Do you think this is a caricature or are some people really this earnestly chauvinistic?
Have you written an unreasonable character, and were you able to Show rather than Tell that quality?



Wednesday, January 16, 2013

Does Your Writing Give You Chills?


As writers, we want our words and stories to have an effect on our readers. But what about the effect they have on ourselves?

Chills and Pounding Pulses
Okay, so there's this one paragraph in my WIP that always sends chills down my spine when I read it. It's not frightening per se, just dramatic (at least to me). Whether or not this transfers to a reader or not is beside the point. The point is that it means I'm emotionally "into" my writing. I personally think that's a good thing. It's like a painting or other artwork without emotion invested--while it can be perfectly rendered, it can lack a kind of "soul," or personal connection.

Weeping, Weeping
A friend on Facebook the other day commented that one part in her novel made her cry. She'd gotten to the heart-wrenching part of her story. I believe weeping along with your characters is a good thing! If you, the writer, aren't dredging up the depths of your own feelings, it's less likely to impart that feeling onto the pages.

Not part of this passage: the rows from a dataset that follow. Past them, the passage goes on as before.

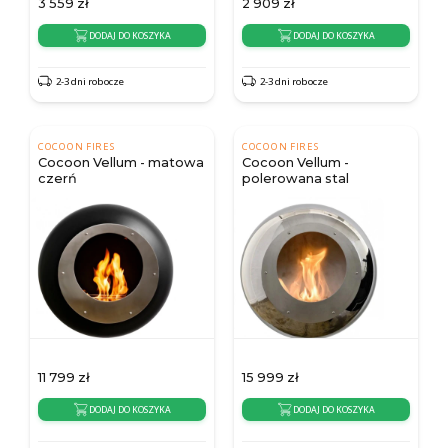
3 559
zł
2 909
zł
DODAJ DO KOSZYKA
DODAJ DO KOSZYKA
2-3 dni robocze
2-3 dni robocze
COCOON FIRES
COCOON FIRES
Cocoon Vellum - matowa
Cocoon Vellum -
czerń
polerowana stal
11 799
zł
15 999
zł
DODAJ DO KOSZYKA
DODAJ DO KOSZYKA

That being said, I tend not to be a weeper while writing OR reading. I can tear up and feel sad or aching, but I rarely let loose the floodgates and grab for the tissues. I'm still affected, just not in a full-blown way.

Amusing Ourselves
In contrast, I personally have a very light funnybone, and when I read published works, I can be amused by the simplest things. Funky coined words. Unique juxtapositions. Subtly sly dialogue. A surprising thought or expression from a character. I chuckle throughout the entirety of some books.

When I write, I always have these sections that *I* think are amusing or even hilarious. But humor is an atrociously subjective thing. Sometimes these passages are marked by my critique partners as funny (with "hahaHA" inserted in the margins), while at other times they are marked by comments of puzzlement, apathy, or even rejection. And while my agent admits my writing has humor, she still has no problem taking the axe to certain bits and telling me they don't work.

Also, sometimes our humor just doesn't work in a particular passage, even though it may truly be funny. Things like FLOW and PACING and MOOD come into play. Maybe the humor is too slapstick to fit into a somber tone. Maybe it's too flippant to fit into a serious romance scene. Even so, it may be that just the wording itself needs to be tweaked to make it work better; there's no denying that certain words--depending on their connotations, syllables, etc.--can lend a totally different atmosphere. I myself tend to undermine serious subjects with humor at times, for instance using comical verbs when a more sober one would be more appropriate (admitting it is the first step toward correction)!

In Sum
Does your writing give you chills, surges of excitement, chuckles, or leave you reaching for your tissues? It should. It's not a requirement, but an emotionally invested writer is more likely to get that emotion onto the page, and therefore elicit an emotional response from his or her readers. But even if not 100% of your readers react the same way (or react, period), at least you've put yourself into your writing, as an act of personal and emotional creation.

YOUR TURN
Is there a scene or passage in YOUR writing that makes you laugh, cry, or get chills?
Do your critique partners "get" your humor, or are they sometimes puzzled?
When you read, are you an outright weeper or do you react more mildly, like me?
How important do you think it is for a writer to be emotionally invested in his/her own writing--is it mandatory in order to obtain reader connection, or just an added bonus?